Files
matrix-bridge/docs/spark-control-integration.md
T
Keysat e5a751d4f4 Add Phase 3 Spark Control integration spec; mark Phase 2 done
docs/spark-control-integration.md: the SSH command contract (status via
docker inspect; restart via docker restart; update via git fetch + reset
--hard origin/master + docker compose up -d --build) plus the one-time
conversion of the Spark's ~/matrix-bridge to a Gitea clone. No bot code
change. Update source = git-pull-from-Gitea; rides Spark Control's existing
SSH into spark-32d0 (no new key). Corrected the infra note: Spark is on the
LAN with the Start9/Gitea host, so Spark->Gitea resolves directly.
2026-06-15 20:48:18 -05:00

8.1 KiB
Raw Blame History

Phase 3 — Spark Control integration (spec for the Spark Control dev)

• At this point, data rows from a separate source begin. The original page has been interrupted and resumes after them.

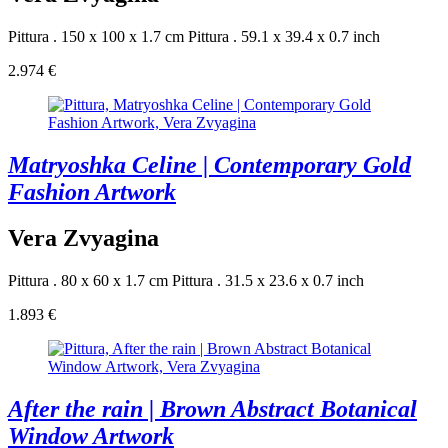
Pittura . 150 x 100 x 1.7 cm
Pittura . 59.1 x 39.4 x 0.7 inch
2.974 €
Matryoshka Celine | Contemporary Gold
Fashion Artwork
Vera Zvyagina
Pittura . 80 x 60 x 1.7 cm
Pittura . 31.5 x 23.6 x 0.7 inch
1.893 €
After the rain | Brown Abstract Botanical
Window Artwork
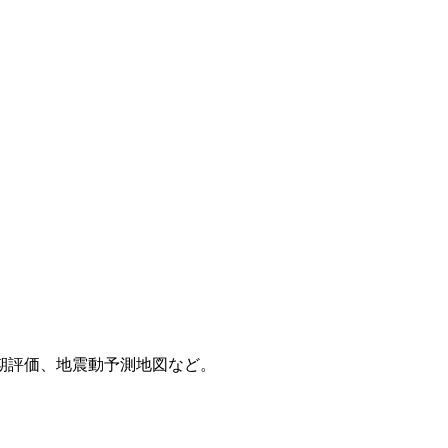
期評価、地震動予測地図など。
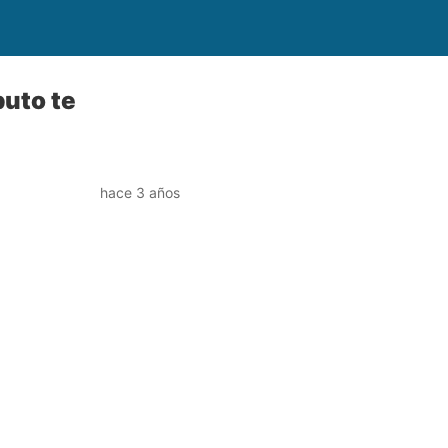
buto te
hace 3 años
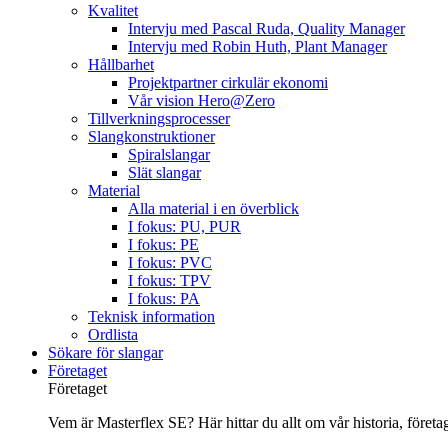
Kvalitet
Intervju med Pascal Ruda, Quality Manager
Intervju med Robin Huth, Plant Manager
Hållbarhet
Projektpartner cirkulär ekonomi
Vår vision Hero@Zero
Tillverkningsprocesser
Slangkonstruktioner
Spiralslangar
Slät slangar
Material
Alla material i en överblick
I fokus: PU, PUR
I fokus: PE
I fokus: PVC
I fokus: TPV
I fokus: PA
Teknisk information
Ordlista
Sökare för slangar
Företaget
Företaget
Vem är Masterflex SE? Här hittar du allt om vår historia, företage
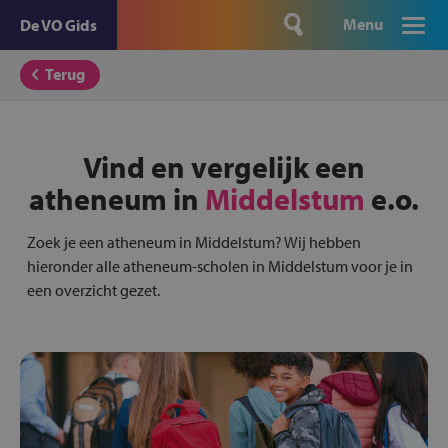
Menu
De VO Gids
Terug
Vind en vergelijk een
atheneum in
Middelstum
e.o.
Zoek je een atheneum in Middelstum? Wij hebben
hieronder alle atheneum-scholen in Middelstum voor je in
een overzicht gezet.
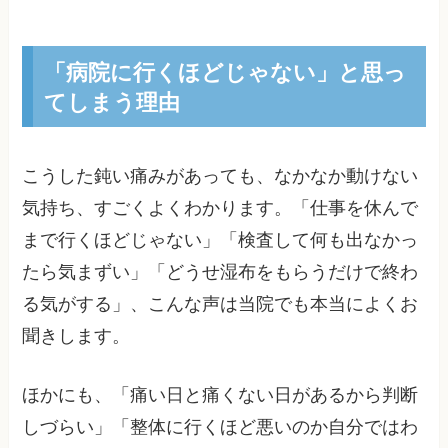
「病院に行くほどじゃない」と思っ
てしまう理由
こうした鈍い痛みがあっても、なかなか動けない
気持ち、すごくよくわかります。「仕事を休んで
まで行くほどじゃない」「検査して何も出なかっ
たら気まずい」「どうせ湿布をもらうだけで終わ
る気がする」、こんな声は当院でも本当によくお
聞きします。
ほかにも、「痛い日と痛くない日があるから判断
しづらい」「整体に行くほど悪いのか自分ではわ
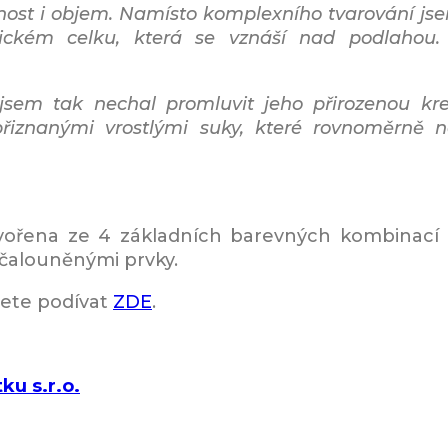
ost i objem. Namísto komplexního tvarování jsem
ickém celku, která se vznáší nad podlahou. 
sem tak nechal promluvit jeho přirozenou kre
přiznanými vrostlými suky, které rovnoměrně na
ořena ze 4 základních barevných kombinací p
 čalouněnými prvky.
žete podívat
ZDE
.
ku s.r.o.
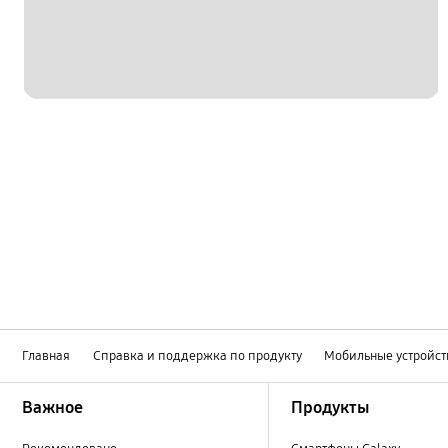
Главная
Справка и поддержка по продукту
Мобильные устройст
Footer Navigation
Важное
Продукты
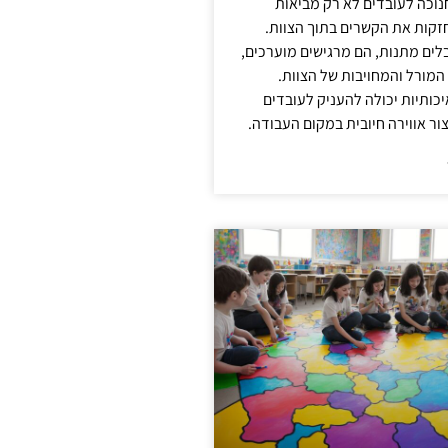
נוכה לעובדים לא רק מביאות
קות את הקשרים בתוך הצוות.
ים מתנות, הם מרגישים מוערכים,
המורל והמחויבות של הצוות.
ותיות יכולה להעניק לעובדים
ור אווירה חיובית במקום העבודה.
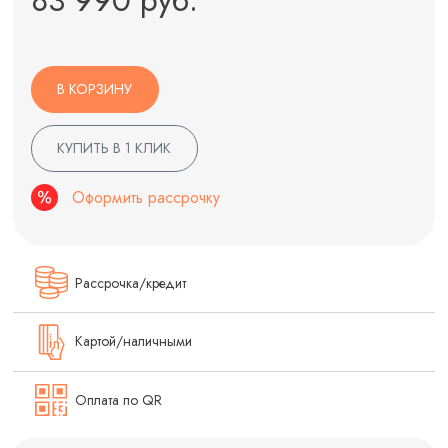
В КОРЗИНУ
КУПИТЬ В 1 КЛИК
Оформить рассрочку
Рассрочка/кредит
Картой/наличными
Оплата по QR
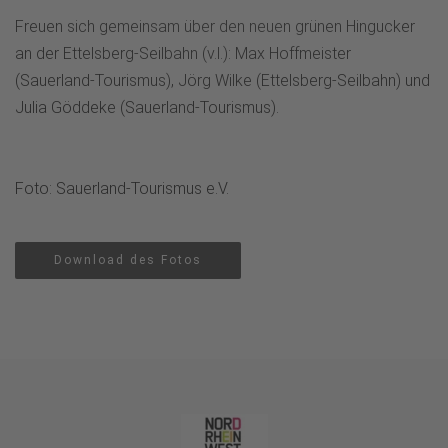
Freuen sich gemeinsam über den neuen grünen Hingucker
an der Ettelsberg-Seilbahn (v.l.): Max Hoffmeister
(Sauerland-Tourismus), Jörg Wilke (Ettelsberg-Seilbahn) und
Julia Göddeke (Sauerland-Tourismus).
Foto: Sauerland-Tourismus e.V.
Download des Fotos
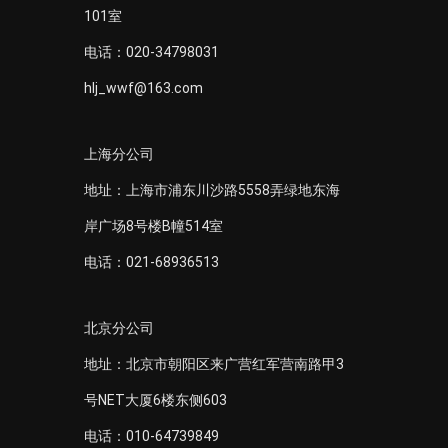
101室
电话：020-34798031
hlj_wwf@163.com
上海分公司
地址：上海市浦东川沙路5558弄绿地东海
岸广场8号楼B幢514室
电话：021-68936513
北京分公司
地址：北京市朝阳区来广营红军营南路甲3
号NET大厦6楼东侧603
电话：010-64739849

Goal (ROADMAP Phase 3): surface the matrix-bridge bot's container status on the Spark Control dashboard, and add one-click update (pull + rebuild + restart) and restart, wired the same SSH-behind-buttons way Spark Control already drives the Sparks.

Exit (falsifiable): bot status is visible on the panel, and the bot can be updated/restarted from the panel.

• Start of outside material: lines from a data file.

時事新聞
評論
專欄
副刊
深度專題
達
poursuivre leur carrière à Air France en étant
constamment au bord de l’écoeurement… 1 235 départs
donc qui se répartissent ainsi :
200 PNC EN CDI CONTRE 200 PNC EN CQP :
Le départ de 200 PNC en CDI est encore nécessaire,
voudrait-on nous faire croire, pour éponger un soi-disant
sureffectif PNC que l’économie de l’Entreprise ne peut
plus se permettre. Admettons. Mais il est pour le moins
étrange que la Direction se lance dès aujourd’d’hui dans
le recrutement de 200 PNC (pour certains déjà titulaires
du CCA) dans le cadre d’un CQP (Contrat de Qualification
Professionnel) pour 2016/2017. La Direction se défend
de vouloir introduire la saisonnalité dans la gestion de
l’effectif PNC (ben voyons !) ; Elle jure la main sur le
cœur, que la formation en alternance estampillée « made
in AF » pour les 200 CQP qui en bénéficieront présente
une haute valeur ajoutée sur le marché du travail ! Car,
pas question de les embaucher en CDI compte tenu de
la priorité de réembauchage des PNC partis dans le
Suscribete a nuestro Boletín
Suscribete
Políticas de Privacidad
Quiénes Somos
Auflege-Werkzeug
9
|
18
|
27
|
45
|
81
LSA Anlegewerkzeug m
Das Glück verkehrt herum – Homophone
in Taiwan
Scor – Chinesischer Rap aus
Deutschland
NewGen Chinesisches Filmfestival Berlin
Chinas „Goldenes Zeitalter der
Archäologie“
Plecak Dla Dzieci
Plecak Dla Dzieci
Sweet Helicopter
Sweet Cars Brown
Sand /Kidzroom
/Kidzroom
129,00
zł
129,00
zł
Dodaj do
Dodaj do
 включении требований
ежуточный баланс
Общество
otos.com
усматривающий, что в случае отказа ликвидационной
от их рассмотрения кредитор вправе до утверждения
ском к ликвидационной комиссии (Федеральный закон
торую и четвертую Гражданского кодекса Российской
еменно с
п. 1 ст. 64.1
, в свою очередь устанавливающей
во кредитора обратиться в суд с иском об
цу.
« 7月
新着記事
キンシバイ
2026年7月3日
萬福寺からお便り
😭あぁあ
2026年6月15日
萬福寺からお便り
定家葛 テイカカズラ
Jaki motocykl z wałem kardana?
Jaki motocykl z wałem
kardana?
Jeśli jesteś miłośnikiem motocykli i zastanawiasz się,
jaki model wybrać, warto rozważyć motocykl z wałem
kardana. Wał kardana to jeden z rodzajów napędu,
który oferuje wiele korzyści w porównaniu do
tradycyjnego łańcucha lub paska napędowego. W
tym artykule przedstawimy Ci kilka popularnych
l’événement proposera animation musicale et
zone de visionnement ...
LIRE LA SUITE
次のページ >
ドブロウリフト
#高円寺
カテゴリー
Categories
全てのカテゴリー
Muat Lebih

This document is the contract: what to run, where, and what the output means. The matrix-bridge side is fixed below; map the buttons onto Spark Control's existing managed-service pattern however that codebase already models a Spark/service. No changes to matrix-bridge are required for this.


What the bot is

A single Docker container on the DGX Spark.

Fact Value
Host spark-32d0 (10.59.211.6 on WireGuard), user modelo
Project dir /home/modelo/matrix-bridge (~/matrix-bridge for modelo)
Compose service bot
Container name matrix-bridge (fixed via container_name:)
Image matrix-bridge-bot
Lifecycle host networking, restart: unless-stopped (survives Spark reboot)
Secrets .env, config.tomlgitignored, live only on the Spark, never in git

Spark Control already SSHes into spark-32d0, so these ride the existing channel — no new key needed. All commands below assume they run as modelo (owner of the dir, member of the docker group). If Spark Control's channel connects as a different user, wrap each command in sudo -iu modelo bash -lc '<command>' — running git in modelo's repo as root trips git's "dubious ownership" guard, so don't skip this.


One-time prerequisites (owner, not Spark Control dev)

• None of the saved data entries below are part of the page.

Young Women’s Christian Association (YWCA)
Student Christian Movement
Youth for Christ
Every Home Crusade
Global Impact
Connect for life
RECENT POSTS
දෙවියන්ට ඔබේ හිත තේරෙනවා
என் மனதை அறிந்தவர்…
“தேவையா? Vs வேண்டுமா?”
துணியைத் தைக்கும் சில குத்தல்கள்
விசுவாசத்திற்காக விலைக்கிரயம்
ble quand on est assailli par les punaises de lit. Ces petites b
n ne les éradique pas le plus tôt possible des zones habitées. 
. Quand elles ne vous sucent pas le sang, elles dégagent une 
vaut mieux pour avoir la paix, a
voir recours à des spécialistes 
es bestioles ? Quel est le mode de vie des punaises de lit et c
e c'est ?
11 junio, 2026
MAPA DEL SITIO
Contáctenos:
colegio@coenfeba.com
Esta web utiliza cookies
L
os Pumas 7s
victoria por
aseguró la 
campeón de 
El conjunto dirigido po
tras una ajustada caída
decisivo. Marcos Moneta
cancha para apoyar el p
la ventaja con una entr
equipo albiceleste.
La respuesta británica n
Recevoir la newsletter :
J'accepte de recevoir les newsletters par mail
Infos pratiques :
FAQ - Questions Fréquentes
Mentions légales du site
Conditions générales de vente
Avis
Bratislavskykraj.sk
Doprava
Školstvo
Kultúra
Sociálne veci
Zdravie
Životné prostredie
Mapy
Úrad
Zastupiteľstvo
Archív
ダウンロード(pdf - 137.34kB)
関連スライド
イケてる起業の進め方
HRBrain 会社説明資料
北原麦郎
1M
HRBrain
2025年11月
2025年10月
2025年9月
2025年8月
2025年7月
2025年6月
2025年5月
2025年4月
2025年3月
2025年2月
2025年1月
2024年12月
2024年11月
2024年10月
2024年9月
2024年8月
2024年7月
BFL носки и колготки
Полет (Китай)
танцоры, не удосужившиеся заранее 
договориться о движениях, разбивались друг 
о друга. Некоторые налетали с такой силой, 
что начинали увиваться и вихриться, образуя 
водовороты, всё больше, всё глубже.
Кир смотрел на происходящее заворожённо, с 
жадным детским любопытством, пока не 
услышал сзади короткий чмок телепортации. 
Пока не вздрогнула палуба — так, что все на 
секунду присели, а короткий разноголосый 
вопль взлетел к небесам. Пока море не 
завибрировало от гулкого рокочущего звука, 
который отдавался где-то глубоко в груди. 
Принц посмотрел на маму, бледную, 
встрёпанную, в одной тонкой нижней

The bot dir on the Spark was originally populated by scp of loose files. To make git-pull-based updates work it must become a git clone of the Gitea repo without disturbing the gitignored secrets (.env, config.toml). Because those two files are gitignored, git reset --hard never touches them — so we can convert the existing dir in place.

0a. Confirm the Spark can reach + authenticate to Gitea (fail loud here, not at first button press):

git ls-remote ssh://git@immense-voyage.local:59916/grant/matrix-bridge.git >/dev/null \
  && echo "gitea reachable" || echo "FIX gitea access first"

The Spark is on the same LAN as the Start9 host running Gitea, so immense-voyage.local resolves directly — this should just work. If it doesn't, the only likely gap is a key authorized for read on the Gitea repo available to modelo (deploy key or existing key). Don't proceed until git ls-remote succeeds.

0b. Convert ~/matrix-bridge to a clone tracking master (run as modelo):

cd /home/modelo/matrix-bridge
git init -b master
git remote add origin ssh://git@immense-voyage.local:59916/grant/matrix-bridge.git
git fetch origin
git reset --hard origin/master          # secrets are gitignored → untouched
git branch --set-upstream-to=origin/master master

Verify the secrets survived and the container still comes up clean:

ls -la /home/modelo/matrix-bridge/.env /home/modelo/matrix-bridge/config.toml   # both present
git -C /home/modelo/matrix-bridge status                                        # .env/config.toml show as ignored, tree clean
docker compose up -d --build && docker ps --filter name=^/matrix-bridge$

master is the release branch (today master == phase-1). Track whatever you treat as the release line; the commands below assume origin/master.


The contract — commands behind each control

Run from /home/modelo/matrix-bridge as modelo. Each is idempotent and fail-loud (non-zero exit ⇒ surface it on the panel; don't swallow).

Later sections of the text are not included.